This conversation moves through the making of Welcome, the psychology of writing complex villains, why creative communication is harder than people think, and how lived experience shapes better art.
We talk about why the best villains believe they’re right, how a short film became a feature, what actors pull from when building a character, and why you can’t create depth from a life you haven’t fully lived.
A conversation about filmmaking, but really, a conversation about fear, trust, instinct, and what it costs to make something real.
Key Insights — Jevon Boreland & Emidio Lopes Acting, directing, and what happens when two creatives trust each other completely
Your second film matters more than your first.
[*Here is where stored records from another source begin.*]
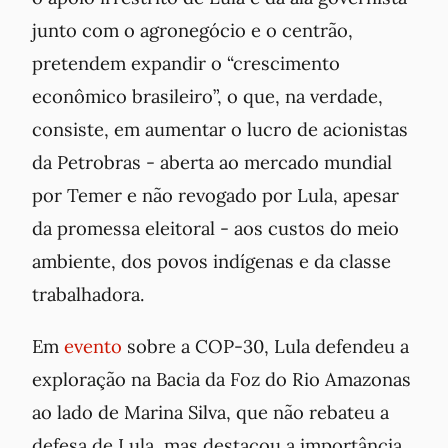
junto com o agronegócio e o centrão,
pretendem expandir o “crescimento
econômico brasileiro”, o que, na verdade,
consiste, em aumentar o lucro de acionistas
da Petrobras - aberta ao mercado mundial
por Temer e não revogado por Lula, apesar
da promessa eleitoral - aos custos do meio
ambiente, dos povos indígenas e da classe
trabalhadora.
Em
evento
sobre a COP-30, Lula defendeu a
exploração na Bacia da Foz do Rio Amazonas
ao lado de Marina Silva, que não rebateu a
defesa de Lula, mas destacou a importância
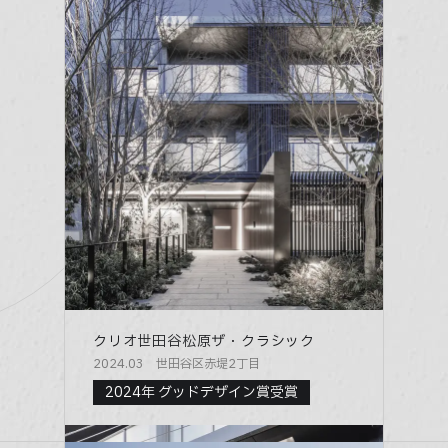
クリオ世田谷松原ザ・クラシック
2024.03 世田谷区赤堤2丁目
2024年 グッドデザイン賞受賞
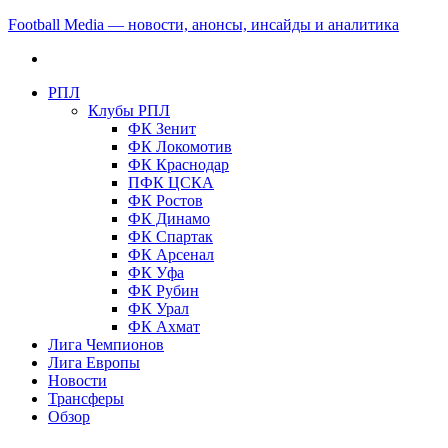
Football Media — новости, анонсы, инсайды и аналитика
РПЛ
Клубы РПЛ
ФК Зенит
ФК Локомотив
ФК Краснодар
ПФК ЦСКА
ФК Ростов
ФК Динамо
ФК Спартак
ФК Арсенал
ФК Уфа
ФК Рубин
ФК Урал
ФК Ахмат
Лига Чемпионов
Лига Европы
Новости
Трансферы
Обзор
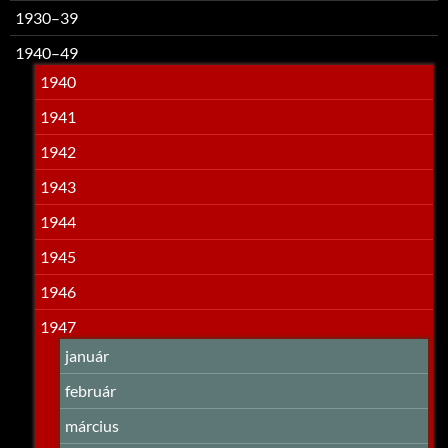
1930–39
1940–49
1940
1941
1942
1943
1944
1945
1946
1947
január
február
március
The fact that Jevon and Emidio's second films were each other's second films is not a small thing. They found each other early, before either had a reputation to protect. That early history is the foundation everything else is built on.
The tagline of Welcome says it all: we're all a villain in someone's story. Neither lead character in the film is the hero. Both think they're doing the right thing. Emidio writes characters who are complex over characters who are likeable, and that choice is what makes the film actually worth watching.
Jevon started acting at 24 after studying hotel management. He didn't plan this. A public speaking exercise at George Brown sparked something, a professor noticed it, and a short film gig he did for free while working as a security guard sealed it. He went home on that bus ride home feeling like himself for the first time. That was enough.
Emidio learned to direct through pure tenacity, not a traditional path. He came from photography. No PA days, no industry ladder. One day someone told him to put the camera down and direct, and he figured it out from there. His ten-person team has been working together for years, and that depth of trust is what made shooting a feature in eight days even possible.
The film was supposed to be a short. Then it became a feature with three weeks' notice. A team member read the script and told Emidio it was a feature. He called her back and said she was right. Then he rewrote it, kept the same shoot days, and figured out the rest while they were moving. That's not recklessness. That's conviction.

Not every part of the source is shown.